Start of Provided information

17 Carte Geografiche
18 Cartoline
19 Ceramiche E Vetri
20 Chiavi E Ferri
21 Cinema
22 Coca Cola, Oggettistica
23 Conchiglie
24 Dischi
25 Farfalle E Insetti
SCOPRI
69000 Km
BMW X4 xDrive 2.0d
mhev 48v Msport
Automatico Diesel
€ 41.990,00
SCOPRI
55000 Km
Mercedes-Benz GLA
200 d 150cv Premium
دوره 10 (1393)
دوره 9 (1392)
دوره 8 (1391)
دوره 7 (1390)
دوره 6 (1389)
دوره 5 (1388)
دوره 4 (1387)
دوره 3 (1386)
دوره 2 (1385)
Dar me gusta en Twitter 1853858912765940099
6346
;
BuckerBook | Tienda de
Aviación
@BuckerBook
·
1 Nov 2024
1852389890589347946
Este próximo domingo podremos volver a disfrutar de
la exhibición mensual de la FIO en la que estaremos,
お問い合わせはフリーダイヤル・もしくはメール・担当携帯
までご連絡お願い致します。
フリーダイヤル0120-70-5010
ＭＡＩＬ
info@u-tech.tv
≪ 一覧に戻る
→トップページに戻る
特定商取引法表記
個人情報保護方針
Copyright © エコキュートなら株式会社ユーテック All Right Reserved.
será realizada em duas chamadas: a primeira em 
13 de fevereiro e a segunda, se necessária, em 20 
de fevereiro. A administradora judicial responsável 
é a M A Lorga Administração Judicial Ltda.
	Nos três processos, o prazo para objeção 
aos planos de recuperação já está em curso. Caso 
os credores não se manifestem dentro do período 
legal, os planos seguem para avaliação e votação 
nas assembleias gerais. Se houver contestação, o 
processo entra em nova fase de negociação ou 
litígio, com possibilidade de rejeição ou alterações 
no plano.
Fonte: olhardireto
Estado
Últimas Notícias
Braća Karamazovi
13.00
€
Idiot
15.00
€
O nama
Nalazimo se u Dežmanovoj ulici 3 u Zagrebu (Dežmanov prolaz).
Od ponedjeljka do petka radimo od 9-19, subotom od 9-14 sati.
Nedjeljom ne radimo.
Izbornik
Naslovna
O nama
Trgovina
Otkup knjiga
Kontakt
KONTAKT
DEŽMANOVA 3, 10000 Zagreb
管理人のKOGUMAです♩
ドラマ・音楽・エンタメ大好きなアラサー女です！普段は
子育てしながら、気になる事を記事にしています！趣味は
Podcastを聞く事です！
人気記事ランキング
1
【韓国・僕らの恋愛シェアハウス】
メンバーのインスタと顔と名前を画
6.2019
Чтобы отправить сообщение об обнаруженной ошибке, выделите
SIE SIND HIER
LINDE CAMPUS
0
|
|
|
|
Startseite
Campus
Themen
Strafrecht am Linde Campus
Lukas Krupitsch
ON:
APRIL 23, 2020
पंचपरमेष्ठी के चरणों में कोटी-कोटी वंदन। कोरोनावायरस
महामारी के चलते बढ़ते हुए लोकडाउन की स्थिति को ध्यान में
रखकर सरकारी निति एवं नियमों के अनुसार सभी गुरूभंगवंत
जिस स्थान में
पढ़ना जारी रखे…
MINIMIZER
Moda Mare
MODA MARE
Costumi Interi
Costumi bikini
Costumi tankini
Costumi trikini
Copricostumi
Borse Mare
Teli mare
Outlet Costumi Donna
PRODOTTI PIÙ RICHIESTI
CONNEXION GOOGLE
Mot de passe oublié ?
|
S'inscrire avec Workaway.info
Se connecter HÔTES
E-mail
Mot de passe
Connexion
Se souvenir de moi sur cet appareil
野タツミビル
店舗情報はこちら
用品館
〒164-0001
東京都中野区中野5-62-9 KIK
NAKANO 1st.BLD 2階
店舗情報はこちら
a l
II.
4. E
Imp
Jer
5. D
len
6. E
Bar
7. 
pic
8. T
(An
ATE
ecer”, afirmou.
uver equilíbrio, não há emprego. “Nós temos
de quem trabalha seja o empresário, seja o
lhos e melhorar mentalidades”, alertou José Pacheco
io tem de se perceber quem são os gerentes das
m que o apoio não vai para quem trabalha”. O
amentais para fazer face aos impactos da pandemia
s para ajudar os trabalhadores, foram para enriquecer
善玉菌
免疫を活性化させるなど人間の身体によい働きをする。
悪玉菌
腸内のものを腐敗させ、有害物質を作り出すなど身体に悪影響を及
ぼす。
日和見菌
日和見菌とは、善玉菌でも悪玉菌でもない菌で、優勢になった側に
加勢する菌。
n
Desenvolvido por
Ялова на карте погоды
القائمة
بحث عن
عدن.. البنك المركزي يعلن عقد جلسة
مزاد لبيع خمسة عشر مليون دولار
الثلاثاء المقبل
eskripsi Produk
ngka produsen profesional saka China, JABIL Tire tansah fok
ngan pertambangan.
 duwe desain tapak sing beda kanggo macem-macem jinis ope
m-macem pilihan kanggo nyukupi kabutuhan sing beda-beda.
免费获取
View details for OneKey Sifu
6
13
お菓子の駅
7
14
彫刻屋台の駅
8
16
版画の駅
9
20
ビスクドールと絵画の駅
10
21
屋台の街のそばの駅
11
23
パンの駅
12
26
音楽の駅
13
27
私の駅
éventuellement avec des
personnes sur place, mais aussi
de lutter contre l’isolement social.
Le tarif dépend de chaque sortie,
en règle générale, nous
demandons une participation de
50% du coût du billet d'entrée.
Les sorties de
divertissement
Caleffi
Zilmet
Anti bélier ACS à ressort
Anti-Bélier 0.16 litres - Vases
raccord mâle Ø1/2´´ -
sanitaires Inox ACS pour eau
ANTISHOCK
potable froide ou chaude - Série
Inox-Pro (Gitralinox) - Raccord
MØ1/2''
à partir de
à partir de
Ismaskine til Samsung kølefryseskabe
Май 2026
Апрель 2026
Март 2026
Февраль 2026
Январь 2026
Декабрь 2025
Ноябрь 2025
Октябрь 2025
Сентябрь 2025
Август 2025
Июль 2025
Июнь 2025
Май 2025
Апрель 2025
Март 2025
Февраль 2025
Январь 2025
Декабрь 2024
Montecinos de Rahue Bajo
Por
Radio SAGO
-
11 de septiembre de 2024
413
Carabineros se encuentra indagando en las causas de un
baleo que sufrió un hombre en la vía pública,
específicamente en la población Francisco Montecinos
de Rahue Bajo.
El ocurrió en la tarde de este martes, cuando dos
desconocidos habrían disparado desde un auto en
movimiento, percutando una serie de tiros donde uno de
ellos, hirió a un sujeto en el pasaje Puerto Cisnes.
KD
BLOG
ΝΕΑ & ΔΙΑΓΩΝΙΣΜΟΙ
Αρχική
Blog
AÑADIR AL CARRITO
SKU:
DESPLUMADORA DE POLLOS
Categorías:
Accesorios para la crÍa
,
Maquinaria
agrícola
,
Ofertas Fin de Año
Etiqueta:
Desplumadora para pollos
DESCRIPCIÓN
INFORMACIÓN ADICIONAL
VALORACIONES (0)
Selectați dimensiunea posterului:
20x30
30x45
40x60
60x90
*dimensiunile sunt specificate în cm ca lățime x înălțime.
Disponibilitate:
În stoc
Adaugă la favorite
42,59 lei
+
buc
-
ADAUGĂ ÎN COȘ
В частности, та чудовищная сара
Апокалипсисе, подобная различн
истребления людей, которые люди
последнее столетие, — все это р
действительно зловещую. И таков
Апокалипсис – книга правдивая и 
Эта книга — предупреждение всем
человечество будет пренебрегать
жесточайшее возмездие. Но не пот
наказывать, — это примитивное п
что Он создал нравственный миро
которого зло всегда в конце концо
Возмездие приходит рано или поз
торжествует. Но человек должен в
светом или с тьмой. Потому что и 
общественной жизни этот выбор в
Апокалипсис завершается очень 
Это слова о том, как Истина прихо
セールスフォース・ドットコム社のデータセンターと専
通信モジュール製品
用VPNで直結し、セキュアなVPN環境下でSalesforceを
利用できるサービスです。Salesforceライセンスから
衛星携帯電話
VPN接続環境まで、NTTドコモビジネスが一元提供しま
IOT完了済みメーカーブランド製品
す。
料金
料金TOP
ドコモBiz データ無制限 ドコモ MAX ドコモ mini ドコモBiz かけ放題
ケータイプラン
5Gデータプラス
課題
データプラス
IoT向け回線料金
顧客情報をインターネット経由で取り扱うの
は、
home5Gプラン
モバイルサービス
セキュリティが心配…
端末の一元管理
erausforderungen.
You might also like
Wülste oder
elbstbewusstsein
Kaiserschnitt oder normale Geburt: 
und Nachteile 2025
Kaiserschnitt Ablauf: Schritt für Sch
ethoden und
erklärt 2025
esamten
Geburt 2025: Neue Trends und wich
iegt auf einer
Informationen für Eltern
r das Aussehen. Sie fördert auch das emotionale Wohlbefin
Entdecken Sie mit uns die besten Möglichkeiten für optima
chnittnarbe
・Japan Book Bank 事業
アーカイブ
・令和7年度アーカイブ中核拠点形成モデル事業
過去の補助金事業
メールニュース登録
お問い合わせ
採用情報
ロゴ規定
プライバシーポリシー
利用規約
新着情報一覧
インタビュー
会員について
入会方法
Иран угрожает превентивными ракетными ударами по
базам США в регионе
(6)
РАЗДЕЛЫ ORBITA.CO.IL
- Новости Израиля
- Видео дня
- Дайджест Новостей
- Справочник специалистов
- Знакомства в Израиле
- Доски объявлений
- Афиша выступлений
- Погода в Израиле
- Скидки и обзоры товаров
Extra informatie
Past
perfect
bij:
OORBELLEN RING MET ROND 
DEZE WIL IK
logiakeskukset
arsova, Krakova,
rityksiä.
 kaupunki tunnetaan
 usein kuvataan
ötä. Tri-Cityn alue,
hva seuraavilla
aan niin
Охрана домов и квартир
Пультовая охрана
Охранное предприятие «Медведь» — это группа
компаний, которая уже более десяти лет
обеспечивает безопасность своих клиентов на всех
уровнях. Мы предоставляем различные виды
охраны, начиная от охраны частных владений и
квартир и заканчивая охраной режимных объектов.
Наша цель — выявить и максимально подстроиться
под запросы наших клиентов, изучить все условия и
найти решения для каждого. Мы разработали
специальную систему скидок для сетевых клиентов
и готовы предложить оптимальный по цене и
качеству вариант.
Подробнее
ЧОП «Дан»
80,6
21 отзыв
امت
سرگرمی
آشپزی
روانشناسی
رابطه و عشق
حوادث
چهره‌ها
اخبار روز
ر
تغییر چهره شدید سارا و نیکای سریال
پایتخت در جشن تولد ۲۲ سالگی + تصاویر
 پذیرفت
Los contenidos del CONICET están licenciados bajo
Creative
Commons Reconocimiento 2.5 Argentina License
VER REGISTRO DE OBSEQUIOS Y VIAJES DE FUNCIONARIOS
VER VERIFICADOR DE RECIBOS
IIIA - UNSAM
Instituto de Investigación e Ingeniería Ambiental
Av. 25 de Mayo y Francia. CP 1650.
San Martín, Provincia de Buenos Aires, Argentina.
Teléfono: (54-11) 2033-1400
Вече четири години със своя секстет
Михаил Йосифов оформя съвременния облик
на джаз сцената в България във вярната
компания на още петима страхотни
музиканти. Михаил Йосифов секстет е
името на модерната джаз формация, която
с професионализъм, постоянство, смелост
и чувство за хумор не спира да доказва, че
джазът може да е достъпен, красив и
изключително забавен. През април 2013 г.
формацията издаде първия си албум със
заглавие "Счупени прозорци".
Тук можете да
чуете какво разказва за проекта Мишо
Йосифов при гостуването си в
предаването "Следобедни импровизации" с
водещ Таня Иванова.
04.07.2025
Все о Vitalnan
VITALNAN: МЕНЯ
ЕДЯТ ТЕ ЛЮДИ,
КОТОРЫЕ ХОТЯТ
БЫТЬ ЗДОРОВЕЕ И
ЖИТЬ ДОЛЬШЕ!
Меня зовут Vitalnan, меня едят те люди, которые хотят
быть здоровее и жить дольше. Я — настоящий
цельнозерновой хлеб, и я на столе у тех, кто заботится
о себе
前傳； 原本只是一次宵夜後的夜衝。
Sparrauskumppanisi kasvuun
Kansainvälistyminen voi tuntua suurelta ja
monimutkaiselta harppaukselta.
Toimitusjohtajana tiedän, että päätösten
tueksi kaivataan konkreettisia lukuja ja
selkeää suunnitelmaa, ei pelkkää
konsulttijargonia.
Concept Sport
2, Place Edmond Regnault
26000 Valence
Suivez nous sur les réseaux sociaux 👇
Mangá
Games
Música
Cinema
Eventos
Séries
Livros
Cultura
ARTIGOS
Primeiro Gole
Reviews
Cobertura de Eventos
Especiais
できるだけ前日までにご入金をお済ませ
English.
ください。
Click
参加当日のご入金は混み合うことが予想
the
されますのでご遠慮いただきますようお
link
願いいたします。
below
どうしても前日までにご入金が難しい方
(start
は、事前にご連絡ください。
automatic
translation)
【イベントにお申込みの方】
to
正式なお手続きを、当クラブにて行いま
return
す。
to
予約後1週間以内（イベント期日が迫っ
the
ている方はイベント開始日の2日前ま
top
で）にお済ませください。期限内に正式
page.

End of Provided information

◆ **Problem details**:
Within the data above, find the lines that contain the word "macem" and copy each of them.

◆ **Finished exercise**:
 duwe desain tapak sing beda kanggo macem-macem jinis ope
m-macem pilihan kanggo nyukupi kabutuhan sing beda-beda.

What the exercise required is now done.